For Rolex, the issue is even more complicated as they do not operate nor own stores. Unofficially, they say they deliver fast and frequently enough for some pieces to be used as samples, in rotation, to be offered to customers who need to try the piece on, just like in a car dealership. But the facts do not support that modus operandi. The shelves are just empty. And even if their relationship with ADs is very much in their favor, Rolex cannot compel them to sell pieces that have been used for demonstration purposes. Especially the gold ones which scratch in a blink of an eye. Especially since buyers are expecting to take delivery of a piece with every single sticker on it.

Patek Philippe

Only Patek Philippe’s own boutiques have a set of presentation pieces. It's not always full, not always up to date, nor in every single location, but one can actually step in and try an unreachable, impossible-to-get watch. Their movements are blocked from the inside so as to make it very clear that these are not for sale, but samples to help customers decide and place an order. At least they get to touch it once. Chiming watches are another kettle of fish. Only the Geneva Salon has some of those. And for a delivery date, you can always light a candle and start praying. 

Is the shop still useful?

A profitability issue

This ever-growing uselessness of the retail space is also a profitability issue. Brands have acquired them and are keeping them running with rent and payroll. And for what purpose exactly? Three options present themselves. Firstly, they can scale back their territorial coverage and close some of their own shops, even if they already did that with dozens of multi-brand stores a decade ago. They can move even closer to an all-digital model, which is much less expensive and could be enough for them. After having swallowed that part of the value chain called retail, are they going to increase their margins by suppressing them altogether?

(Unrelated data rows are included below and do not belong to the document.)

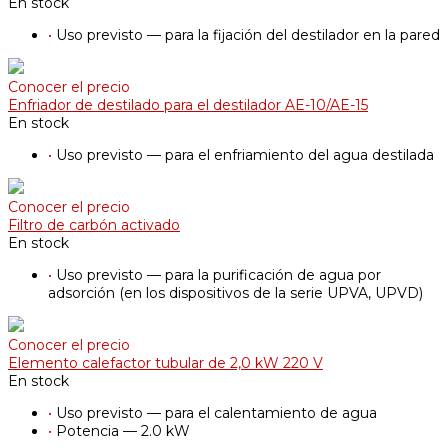
En stock
•
Uso previsto — para la fijación del destilador en la pared
Conocer el precio
Enfriador de destilado para el destilador AE-10/AE-15
En stock
•
Uso previsto — para el enfriamiento del agua destilada
Conocer el precio
Filtro de carbón activado
En stock
•
Uso previsto — para la purificación de agua por
adsorción (en los dispositivos de la serie UPVA, UPVD)
Conocer el precio
Elemento calefactor tubular de 2,0 kW 220 V
En stock
•
Uso previsto — para el calentamiento de agua
•
Potencia — 2.0 kW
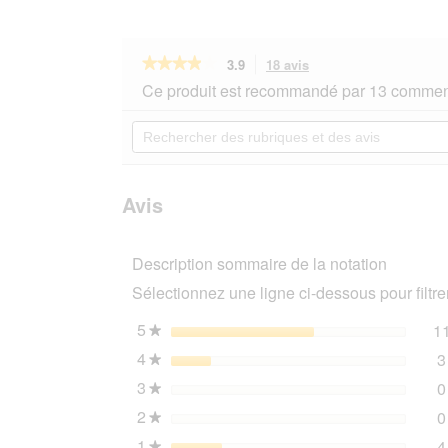
★★★★★
★★★★★
3.9
18 avis
Cette
action
3.9
Ce produit est recommandé par 13 comment
sur
vous
5
redirigera
Rechercher
étoiles.
vers
des
Lire
les
rubriques
les
avis.
et
avis
sur
des
Avis
Whiskas
avis
Tasty
Mix
Description sommaire de la notation
Multipack
Chef’s
Sélectionnez une ligne ci-dessous pour filtrer
Choice
en
sauce
5
étoiles
1
★
12x85
4
étoiles
3
g
★
3
étoiles
0
★
2
étoiles
0
★
1
étoiles
4
★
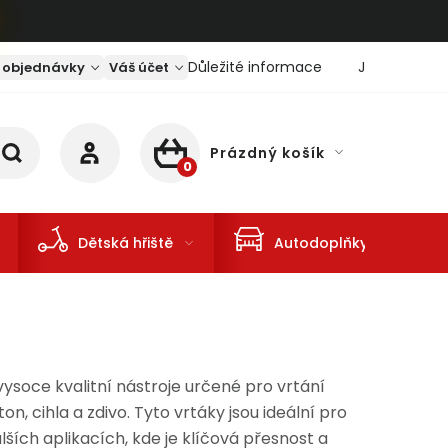
Důležité informace
Jaký je aktu
 objednávky
Váš účet
Prázdný košík
NÁKUPNÍ KOŠÍK
Dětská hřiště
Autodoplňky
ysoce kvalitní nástroje určené pro vrtání
n, cihla a zdivo. Tyto vrtáky jsou ideální pro
lších aplikacích, kde je klíčová přesnost a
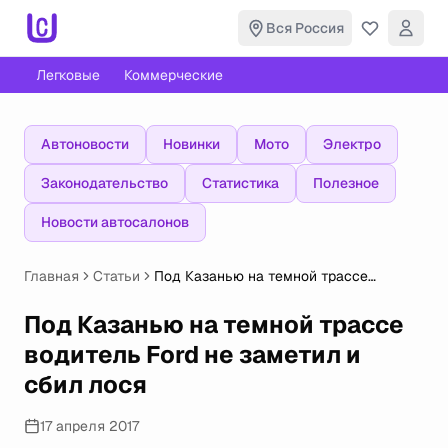
Вся Россия
Легковые
Коммерческие
Автоновости
Новинки
Мото
Электро
Законодательство
Статистика
Полезное
Новости автосалонов
Главная
Статьи
Под Казанью на темной трассе
водитель Ford не заметил и сбил лося
Под Казанью на темной трассе
водитель Ford не заметил и
сбил лося
17 апреля 2017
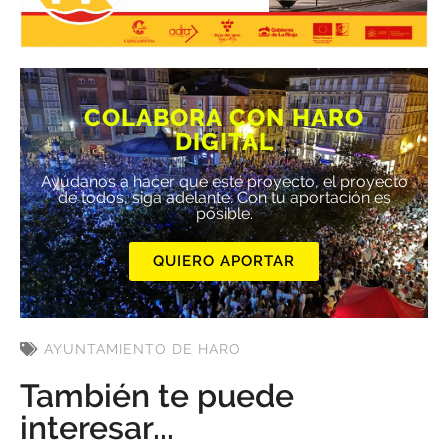
COLABORA CON HARO
DIGITAL
Ayúdanos a hacer que este proyecto, el proyecto
de todos, siga adelante. Con tu aportación es
posible.
QUIERO APORTAR
AYUNTAMIENTO DE HARO
También te puede
interesar...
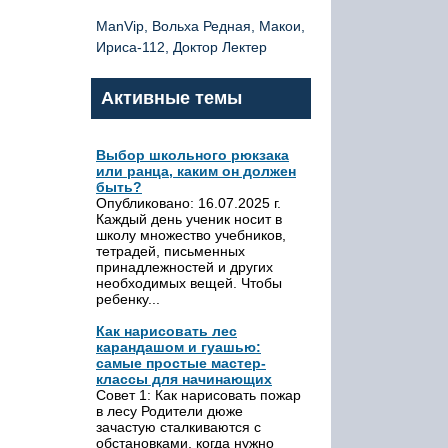
ManVip, Вольха Редная, Макои,
Ириса-112, Доктор Лектер
Активные темы
Выбор школьного рюкзака
или ранца, каким он должен
быть?
Опубликовано: 16.07.2025 г.
Каждый день ученик носит в
школу множество учебников,
тетрадей, письменных
принадлежностей и других
необходимых вещей. Чтобы
ребенку...
Как нарисовать лес
карандашом и гуашью:
самые простые мастер-
классы для начинающих
Совет 1: Как нарисовать пожар
в лесу Родители дюже
зачастую сталкиваются с
обстановками, когда нужно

Secondly, they can bear in mind that this is all temporary. That speculation on that new class of assets called the watch is most likely a bubble. That sometime soon, it will all become more manageable and reasonable, and so will inventory. But how long can they stand by that second option before going for the first?

A dual watchmaking universe

This would create a dual watchmaking universe. On the one side, brands that have watches to sell in-store because demand is not plain crazy. On the other, those who won't, and anyway can't, keep up with such a demand. Those will disappear from the physical, public realm. They'll become images, or private property...like art. How long before we have to view a Chronext boutique like a museum? 

The third option seems to be underway, but it doesn't apply everywhere and to every brand. The idea is to free up boutique prices. To abolish the “recommended retail price”, which means under-stocked brands would allow themselves to finally enter the real market arena and have shifting list prices. That would let them deal with their strongest competitors today, those customers who are actually professional resellers challenging their margins. This approach is contingent on local regulations and cannot be forever. But it just might calm down this particular brand of fools who are willing to wait for a watch for five years or pay twice the price, instead of picking one from any of the other 80 brands that have the appeal and inventory capable of satisfying their lust for watches.